HOW TO COMPLETE THIS TASK → When you print the records below, keep every word exact and leave out the images.

[Page-level text extractions]

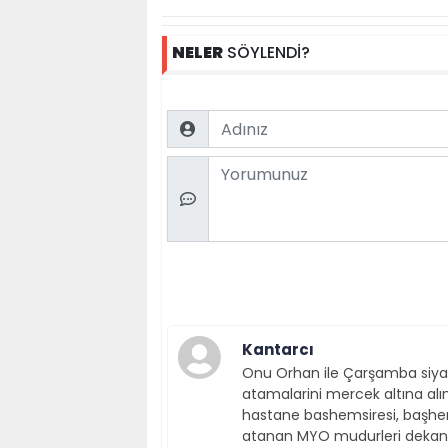
NELER
SÖYLENDİ?
Name
Comment
Kantarcı
Onu Orhan ile Çarşamba siyas
atamalarini mercek altına alın,
hastane bashemsiresi, başhem
atanan MYO mudurleri dekanla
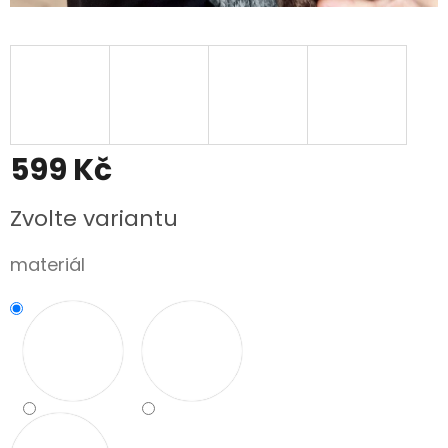
599 Kč
Měrná
Zvolte variantu
cena:
materiál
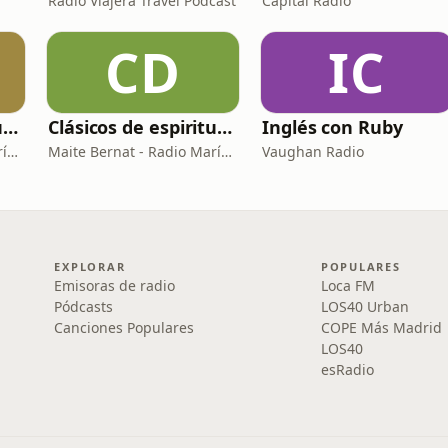
Radio Viajera Travel Podcast
Capital Radio
CD
IC
Clásicos de espiritualidad: El arte de aprovechar nuestras faltas
Clásicos de espiritualidad: El combate espiritual
Inglés con Ruby
Maite Bernat - Radio María España
Maite Bernat - Radio María ESP
Vaughan Radio
EXPLORAR
POPULARES
Emisoras de radio
Loca FM
Pódcasts
LOS40 Urban
Canciones Populares
COPE Más Madrid
LOS40
esRadio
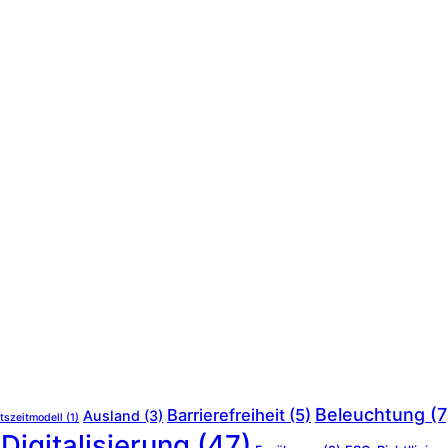
Beleuchtung
(7
Barrierefreiheit
(5)
Ausland
(3)
tszeitmodell
(1)
Digitalisierung
(47)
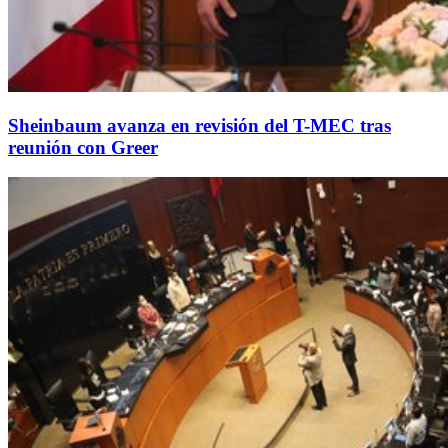
Sheinbaum avanza en revisión del T-MEC tras
reunión con Greer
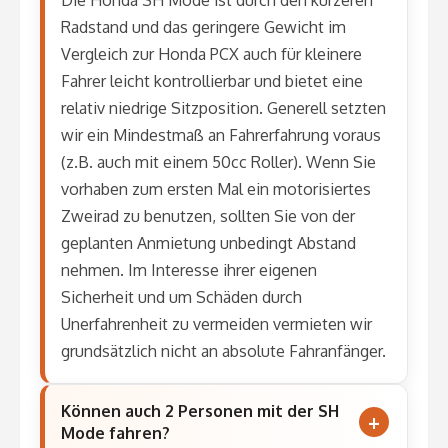
Die Honda SH Mode ist durch den kürzeren
Radstand und das geringere Gewicht im
Vergleich zur Honda PCX auch für kleinere
Fahrer leicht kontrollierbar und bietet eine
relativ niedrige Sitzposition. Generell setzten
wir ein Mindestmaß an Fahrerfahrung voraus
(z.B. auch mit einem 50cc Roller). Wenn Sie
vorhaben zum ersten Mal ein motorisiertes
Zweirad zu benutzen, sollten Sie von der
geplanten Anmietung unbedingt Abstand
nehmen. Im Interesse ihrer eigenen
Sicherheit und um Schäden durch
Unerfahrenheit zu vermeiden vermieten wir
grundsätzlich nicht an absolute Fahranfänger.
Können auch 2 Personen mit der SH
Mode fahren?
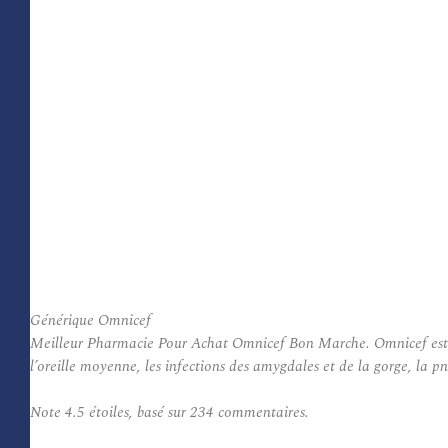
Générique Omnicef
Meilleur Pharmacie Pour Achat Omnicef Bon Marche. Omnicef ​​est util
l’oreille moyenne, les infections des amygdales et de la gorge, la pn
Note
4.5
étoiles, basé sur
234
commentaires.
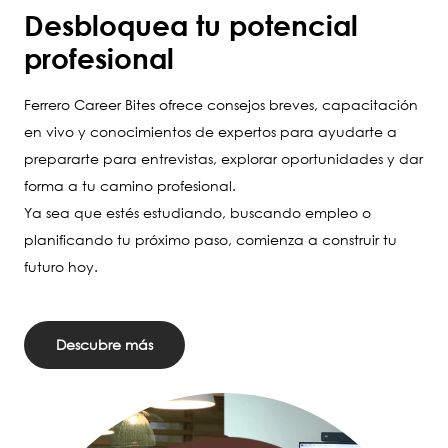
Desbloquea tu potencial
profesional
Ferrero Career Bites ofrece consejos breves, capacitación
en vivo y conocimientos de expertos para ayudarte a
prepararte para entrevistas, explorar oportunidades y dar
forma a tu camino profesional.
Ya sea que estés estudiando, buscando empleo o
planificando tu próximo paso, comienza a construir tu
futuro hoy.
Descubre más
Image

OUTPUT OF THE TASK →
NELER
SÖYLENDİ?
Name
Comment
Kantarcı
Onu Orhan ile Çarşamba siyas
atamalarini mercek altına alın,
hastane bashemsiresi, başhem
atanan MYO mudurleri dekanla
599 Kč
Měrná
Zvolte variantu
cena:
materiál
Radio Viajera Travel Podcast
Capital Radio
CD
IC
Clásicos de espiritualidad: El arte de aprovechar nuestras faltas
Clásicos de espiritualidad: El combate espiritual
Inglés con Ruby
Maite Bernat - Radio María España
Maite Bernat - Radio María ESP
Vaughan Radio
EXPLORAR
POPULARES
Emisoras de radio
Loca FM
Pódcasts
LOS40 Urban
Canciones Populares
COPE Más Madrid
LOS40
esRadio
Beleuchtung
(7
Barrierefreiheit
(5)
Ausland
(3)
tszeitmodell
(1)
Digitalisierung
(47)
Sheinbaum avanza en revisión del T-MEC tras
reunión con Greer
Die Honda SH Mode ist durch den kürzeren
Radstand und das geringere Gewicht im
Vergleich zur Honda PCX auch für kleinere
Fahrer leicht kontrollierbar und bietet eine
relativ niedrige Sitzposition. Generell setzten
wir ein Mindestmaß an Fahrerfahrung voraus
(z.B. auch mit einem 50cc Roller). Wenn Sie
vorhaben zum ersten Mal ein motorisiertes
Zweirad zu benutzen, sollten Sie von der
geplanten Anmietung unbedingt Abstand
nehmen. Im Interesse ihrer eigenen
Sicherheit und um Schäden durch
Unerfahrenheit zu vermeiden vermieten wir
grundsätzlich nicht an absolute Fahranfänger.
Können auch 2 Personen mit der SH
Mode fahren?
Générique Omnicef
Meilleur Pharmacie Pour Achat Omnicef Bon Marche. Omnicef ​​est util
l’oreille moyenne, les infections des amygdales et de la gorge, la pn
Note
4.5
étoiles, basé sur
234
commentaires.
Desbloquea tu potencial
profesional
Ferrero Career Bites ofrece consejos breves, capacitación
en vivo y conocimientos de expertos para ayudarte a
prepararte para entrevistas, explorar oportunidades y dar
forma a tu camino profesional.
Ya sea que estés estudiando, buscando empleo o
planificando tu próximo paso, comienza a construir tu
futuro hoy.
Descubre más
Image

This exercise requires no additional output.